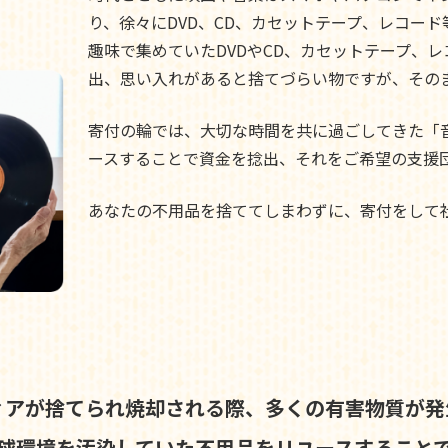
り、徐々にDVD、CD、カセットテープ、レコー
趣味で集めていたDVDやCD、カセットテープ、
出、思い入れがあると捨てづらい物ですが、その
寄付の輪では、大切な時間を共に過ごしてきた「
ースすることで資金を捻出、それをご希望の支援
あなたの不用品を捨ててしまわずに、寄付をして
ィアが捨てられ焼却される際、
多くの有害物質が発
球環境を汚染していた不用品を
リユースすること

◆ EXERCISE GOAL ◆
Retype nothing except the lines from the line holding "ースすることで資金を捻出、それをご希望の支援" through the last line of the entries, both included.

◆ ANSWER ◆
ースすることで資金を捻出、それをご希望の支援
あなたの不用品を捨ててしまわずに、寄付をして
ィアが捨てられ焼却される際、
多くの有害物質が発
球環境を汚染していた不用品を
リユースすること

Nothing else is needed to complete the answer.